So much so, that there have been some who have glossed over the fact that just two of Arsenal's wins this season have come against clubs that could be considered equals.
Those earlier tests, against teams in transition in the shape of Tottenham Hotspur and Napoli, had been overcome rather than passed with flying colours and there was always the suspicion that the true measure of Arsene Wenger's side had yet to be taken.
It was done so here by Borussia Dortmund. A side that came within a whisker of lifting the Champions League trophy last season may have required a late Robert Lewandowski winner but they did so when the match appeared destined for a draw.
In the process of executing his winner, the Pole raised questions about Arsenal's resolve, queries that were made all the more pertinent by Napoli's 2-1 victory in Marseille, a result that has made the qualification picture in Group F just that little bit muddier.
"It's going to be tough," said Mikel Arteta, the Arsenal captain. "We knew that it was probably the toughest group in the Champions League, we don't think any different now. We are still capable of going through but we are disappointed to lose the game."

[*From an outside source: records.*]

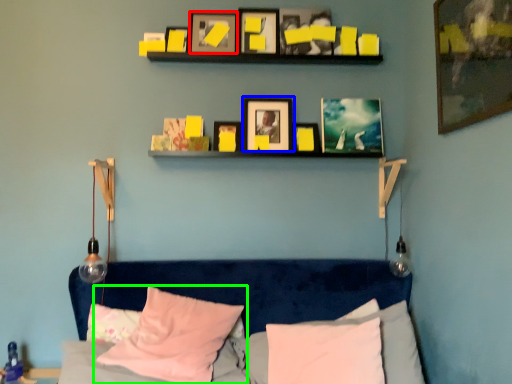 Question: Estimate the real-world distances between objects in this image. Which object is farther from picture frame (highlighted by a red box), picture frame (highlighted by a blue box) or pillow (highlighted by a green box)?

Choices:
 (A) picture frame
 (B) pillow

Answer: (B) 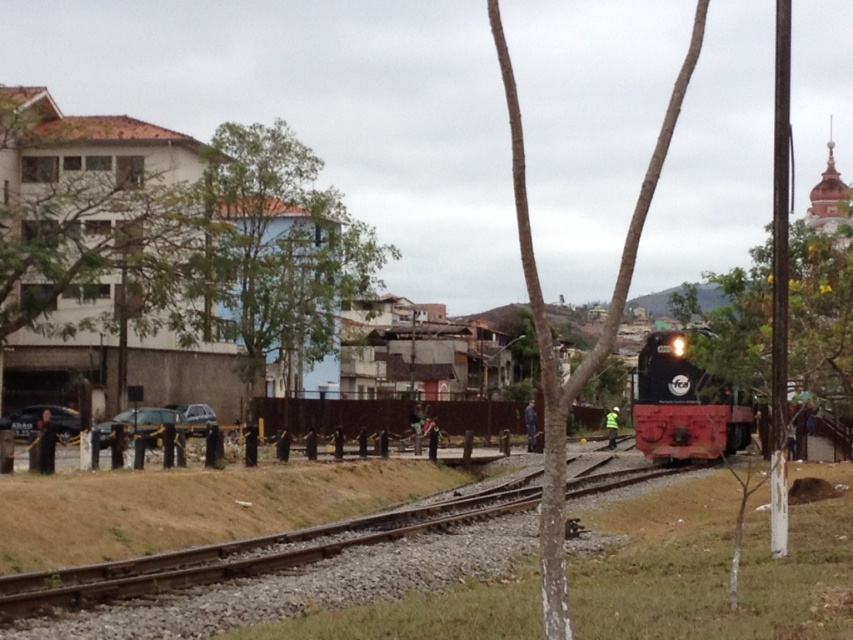 Consider the image. You are a bird flying over the urban railway scene. You see the green leafy tree at right and the smooth bark tree at center. Which tree should you land on if you want to perch on the taller one?

The smooth bark tree at center is taller than the green leafy tree at right, so you should land on the smooth bark tree at center. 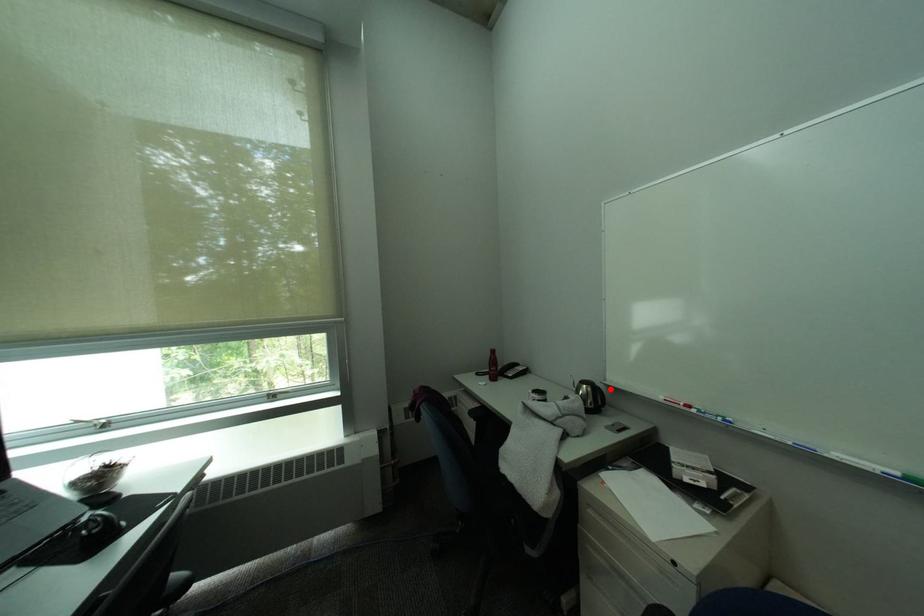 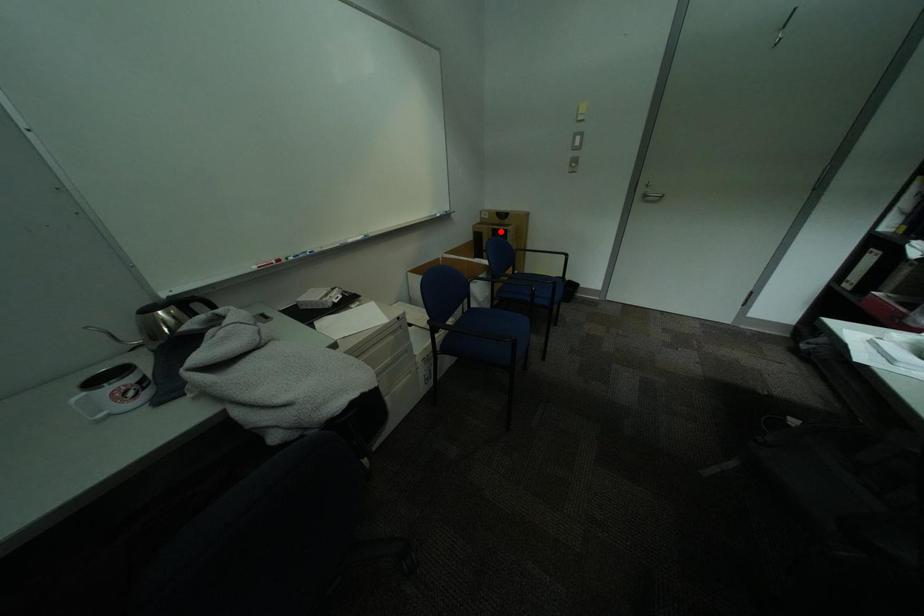 I am providing you with two images of the same scene from different viewpoints. A red point is marked on the first image and another point is marked on the second image. Is the red point in image1 aligned with the point shown in image2?

No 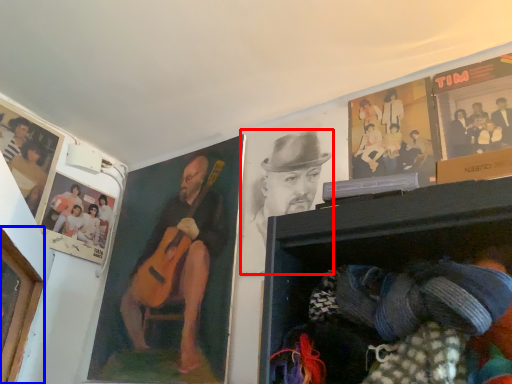 Question: Among these objects, which one is nearest to the camera, man (highlighted by a red box) or portrait (highlighted by a blue box)?

Choices:
 (A) man
 (B) portrait

Answer: (B) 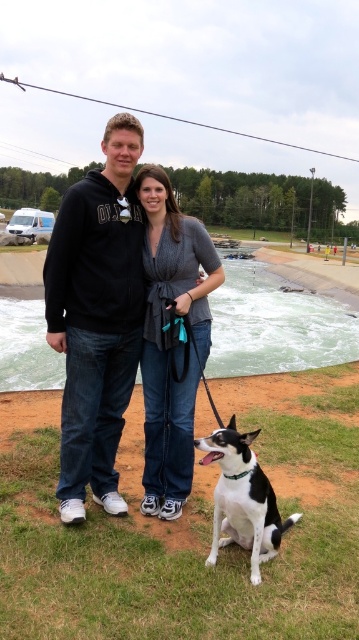 Question: Which object appears farthest from the camera in this image?

Choices:
 (A) black and white fur at lower center
 (B) black hoodie at center
 (C) denim jeans at center

Answer: (C)

Question: Considering the relative positions of denim jeans at center and black and white fur at lower center in the image provided, where is denim jeans at center located with respect to black and white fur at lower center?

Choices:
 (A) above
 (B) below

Answer: (A)

Question: Which object is the farthest from the denim jeans at center?

Choices:
 (A) black and white fur at lower center
 (B) black hoodie at center

Answer: (A)

Question: Does black hoodie at center have a lesser width compared to black and white fur at lower center?

Choices:
 (A) yes
 (B) no

Answer: (B)

Question: Does denim jeans at center have a greater width compared to black hoodie at center?

Choices:
 (A) yes
 (B) no

Answer: (B)

Question: Which of the following is the closest to the observer?

Choices:
 (A) black and white fur at lower center
 (B) denim jeans at center
 (C) black hoodie at center

Answer: (A)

Dortmund had looked lively from kick-off, with Marco Reus supporting Lewandowski as the manager Jurgen Klopp watched on from the stands as he serves his UEFA touchline ban.
The Barclays Premier League leaders had done well to recover from the setback of falling behind to Henrikh Mkhitaryan's drilled opener in the 16th minute after Lewwandowski had seized on Aaron Ramsey's mistake on the edge of his own area to play in the Armenian.
Olivier Giroud's close-range strike sent the teams into the break on level terms, before the substitute Santi Cazorla sent a 20-yard effort against the woodwork.
However, all of their efforts were undone as the German side netted with just eight minutes remaining on the counter-attack when Lewandowski swept home to ruin Arsene Wenger's 64th birthday and leave the Londoners with plenty of work to do if they are to qualify for the knockout stages. Arteta preferred to concentrate on the postives of Arsenal's performance rather than the significance of the result.
"I think we played some really good stuff and we were unlucky to concede the goal when I thought we were playing the better football," he said. "We did the hardest bit to score just before half-time and I thought that we had control of the game and were creating the better chances, we just got caught on the counter attack.
"I think we kept them really quiet but obviously they got that chance and they scored."